About this task: Give the entries back exactly as they stand, but without pictures.

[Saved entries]

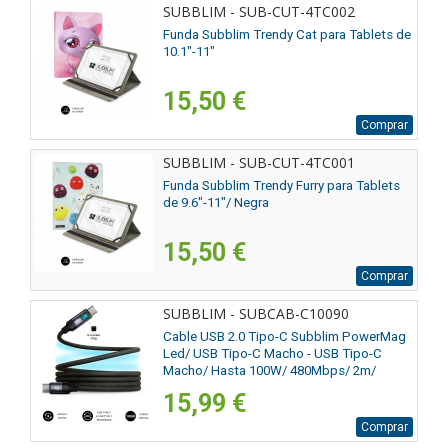
SUBBLIM - SUB-CUT-4TC002
Funda Subblim Trendy Cat para Tablets de
10.1"-11"
15,50 €
Comprar
SUBBLIM - SUB-CUT-4TC001
Funda Subblim Trendy Furry para Tablets
de 9.6"-11"/ Negra
15,50 €
Comprar
SUBBLIM - SUBCAB-C10090
Cable USB 2.0 Tipo-C Subblim PowerMag
Led/ USB Tipo-C Macho - USB Tipo-C
Macho/ Hasta 100W/ 480Mbps/ 2m/
Negro
15,99 €
Comprar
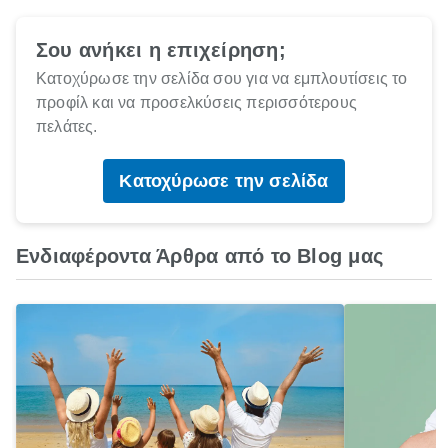
Σου ανήκει η επιχείρηση;
Κατοχύρωσε την σελίδα σου για να εμπλουτίσεις το
προφίλ και να προσελκύσεις περισσότερους
πελάτες.
Κατοχύρωσε την σελίδα
Ενδιαφέροντα Άρθρα από το Blog μας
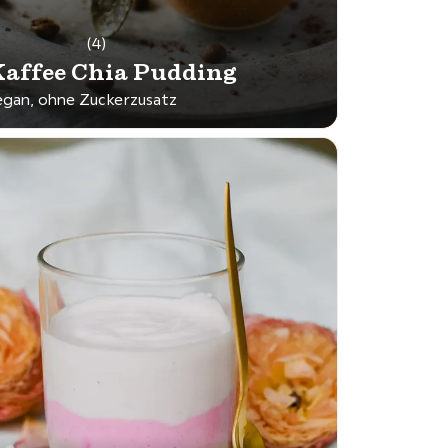
(4)
affee Chia Pudding
egan, ohne Zuckerzusatz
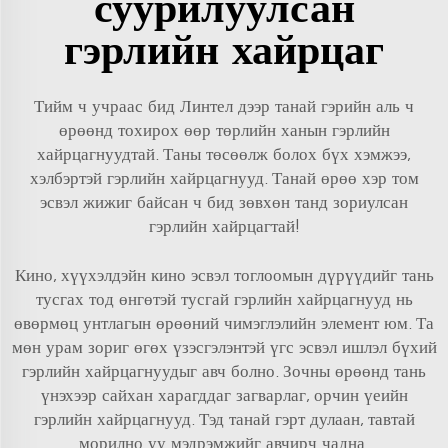
суурилуулсан
гэрлийн хайрцаг
Тийм ч учраас бид Линтел дээр танай гэрийн аль ч
өрөөнд тохирох өөр төрлийн ханын гэрлийн
хайрцагнуудтай. Таны төсөөлж болох бүх хэмжээ,
хэлбэртэй гэрлийн хайрцагнууд. Танай өрөө хэр том
эсвэл жижиг байсан ч бид зөвхөн танд зориулсан
гэрлийн хайрцагтай!
Кино, хүүхэлдэйн кино эсвэл тоглоомын дүрүүдийг тань
тусгах тод өнгөтэй тусгай гэрлийн хайрцагнууд нь
өвөрмөц унтлагын өрөөний чимэглэлийн элемент юм. Та
мөн урам зориг өгөх үзэсгэлэнтэй үгс эсвэл ишлэл бүхий
гэрлийн хайрцагнуудыг авч болно. Зочны өрөөнд тань
үнэхээр сайхан харагддаг загварлаг, орчин үеийн
гэрлийн хайрцагнууд. Тэд танай гэрт дулаан, тавтай
морилно уу мэдрэмжийг авчирч чадна.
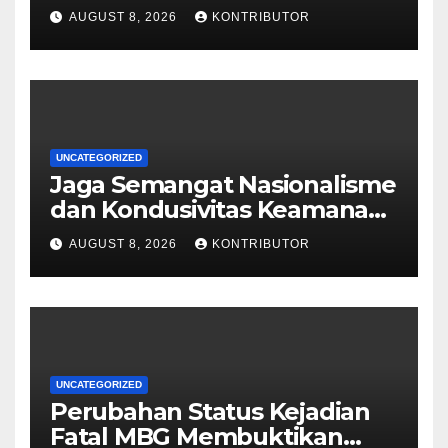
HUT ke-81 RI
AUGUST 8, 2026
KONTRIBUTOR
UNCATEGORIZED
Jaga Semangat Nasionalisme
dan Kondusivitas Keamanan
Papua Jelang HUT Ke-81 RI
AUGUST 8, 2026
KONTRIBUTOR
UNCATEGORIZED
Perubahan Status Kejadian
Fatal MBG Membuktikan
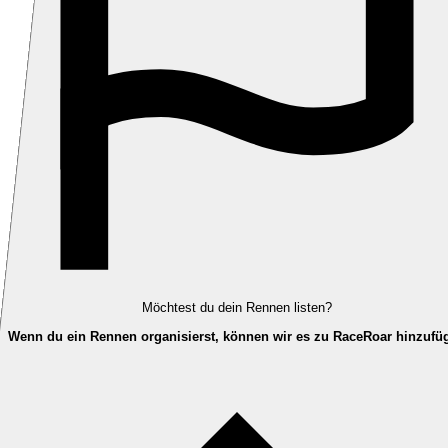
Möchtest du dein Rennen listen?
Wenn du ein Rennen organisierst, können wir es zu RaceRoar hinzufü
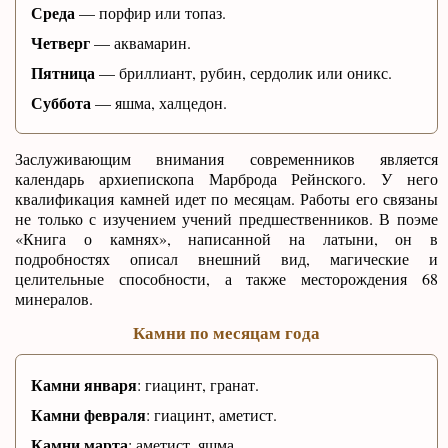
Среда
— порфир или топаз.
Четверг
— аквамарин.
Пятница
— бриллиант, рубин, сердолик или оникс.
Суббота
— яшма, халцедон.
Заслуживающим внимания современников является
календарь архиепископа Марброда Рейнского. У него
квалификация камней идет по месяцам. Работы его связаны
не только с изучением учений предшественников. В поэме
«Книга о камнях», написанной на латыни, он в
подробностях описал внешний вид, магические и
целительные способности, а также месторождения 68
минералов.
Камни по месяцам года
Камни января
: гиацинт, гранат.
Камни февраля
: гиацинт, аметист.
Камни марта
: аметист, яшма.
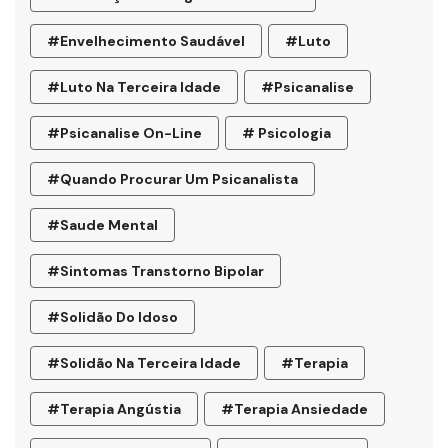
#envelhecimento Saudável
#luto
#luto Na Terceira Idade
#psicanalise
#psicanalise On-Line
# Psicologia
#quando Procurar Um Psicanalista
#saude Mental
#sintomas Transtorno Bipolar
#solidão Do Idoso
#Solidão Na Terceira Idade
#terapia
#terapia Angústia
#terapia Ansiedade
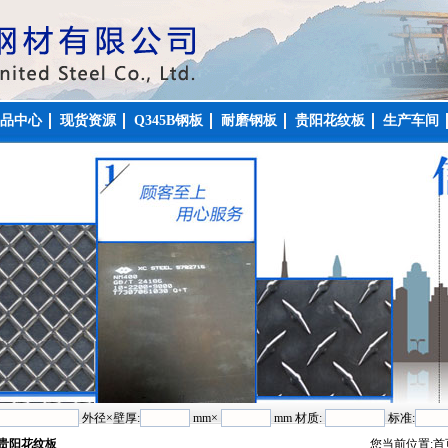
品中心
现货资源
Q345B钢板
耐磨钢板
贵阳花纹板
生产车间
外径×壁厚:
mm×
mm 材质:
标准:
贵阳花纹板
您当前位置:
首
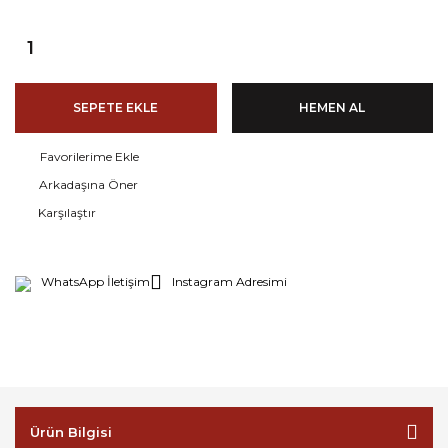
SEPETE EKLE
HEMEN AL
Arkadaşına Öner
Karşılaştır
WhatsApp İletişim
Instagram Adresimi
Ürün Bilgisi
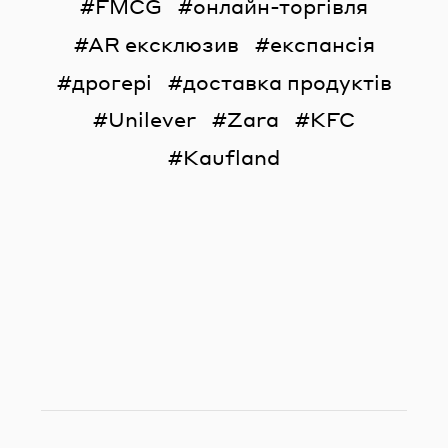
FMCG
онлайн-торгівля
AR ексклюзив
експансія
дрогері
доставка продуктів
Unilever
Zara
KFC
Kaufland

Exercise output:
SUBBLIM - SUB-CUT-4TC002
Funda Subblim Trendy Cat para Tablets de
10.1"-11"
15,50 €
Comprar
SUBBLIM - SUB-CUT-4TC001
Funda Subblim Trendy Furry para Tablets
de 9.6"-11"/ Negra
15,50 €
Comprar
SUBBLIM - SUBCAB-C10090
Cable USB 2.0 Tipo-C Subblim PowerMag
Led/ USB Tipo-C Macho - USB Tipo-C
Macho/ Hasta 100W/ 480Mbps/ 2m/
Negro
15,99 €
Comprar
Σου ανήκει η επιχείρηση;
Κατοχύρωσε την σελίδα σου για να εμπλουτίσεις το
προφίλ και να προσελκύσεις περισσότερους
πελάτες.
Κατοχύρωσε την σελίδα
Ενδιαφέροντα Άρθρα από το Blog μας
(4)
affee Chia Pudding
egan, ohne Zuckerzusatz
суурилуулсан
гэрлийн хайрцаг
Тийм ч учраас бид Линтел дээр танай гэрийн аль ч
өрөөнд тохирох өөр төрлийн ханын гэрлийн
хайрцагнуудтай. Таны төсөөлж болох бүх хэмжээ,
хэлбэртэй гэрлийн хайрцагнууд. Танай өрөө хэр том
эсвэл жижиг байсан ч бид зөвхөн танд зориулсан
гэрлийн хайрцагтай!
Кино, хүүхэлдэйн кино эсвэл тоглоомын дүрүүдийг тань
тусгах тод өнгөтэй тусгай гэрлийн хайрцагнууд нь
өвөрмөц унтлагын өрөөний чимэглэлийн элемент юм. Та
мөн урам зориг өгөх үзэсгэлэнтэй үгс эсвэл ишлэл бүхий
гэрлийн хайрцагнуудыг авч болно. Зочны өрөөнд тань
үнэхээр сайхан харагддаг загварлаг, орчин үеийн
гэрлийн хайрцагнууд. Тэд танай гэрт дулаан, тавтай
морилно уу мэдрэмжийг авчирч чадна.
HUT ke-81 RI
AUGUST 8, 2026
KONTRIBUTOR
UNCATEGORIZED
Jaga Semangat Nasionalisme
dan Kondusivitas Keamanan
Papua Jelang HUT Ke-81 RI
AUGUST 8, 2026
KONTRIBUTOR
UNCATEGORIZED
Perubahan Status Kejadian
Fatal MBG Membuktikan
Möchtest du dein Rennen listen?
Wenn du ein Rennen organisierst, können wir es zu RaceRoar hinzufü
Среда
— порфир или топаз.
Четверг
— аквамарин.
Пятница
— бриллиант, рубин, сердолик или оникс.
Суббота
— яшма, халцедон.
Заслуживающим внимания современников является
календарь архиепископа Марброда Рейнского. У него
квалификация камней идет по месяцам. Работы его связаны
не только с изучением учений предшественников. В поэме
«Книга о камнях», написанной на латыни, он в
подробностях описал внешний вид, магические и
целительные способности, а также месторождения 68
минералов.
Камни по месяцам года
Камни января
: гиацинт, гранат.
Камни февраля
: гиацинт, аметист.
Камни марта
: аметист, яшма.
#envelhecimento Saudável
#luto
#luto Na Terceira Idade
#psicanalise
#psicanalise On-Line
# Psicologia
#quando Procurar Um Psicanalista
#saude Mental
#sintomas Transtorno Bipolar
#solidão Do Idoso
#Solidão Na Terceira Idade
#terapia
#terapia Angústia
#terapia Ansiedade
品中心
现货资源
Q345B钢板
耐磨钢板
贵阳花纹板
生产车间
外径×壁厚:
mm×
mm 材质:
标准:
贵阳花纹板
您当前位置:
首
SEPETE EKLE
HEMEN AL
Arkadaşına Öner
Karşılaştır
WhatsApp İletişim
Instagram Adresimi
Ürün Bilgisi
FMCG
онлайн-торгівля
AR ексклюзив
експансія
дрогері
доставка продуктів
Unilever
Zara
KFC
Kaufland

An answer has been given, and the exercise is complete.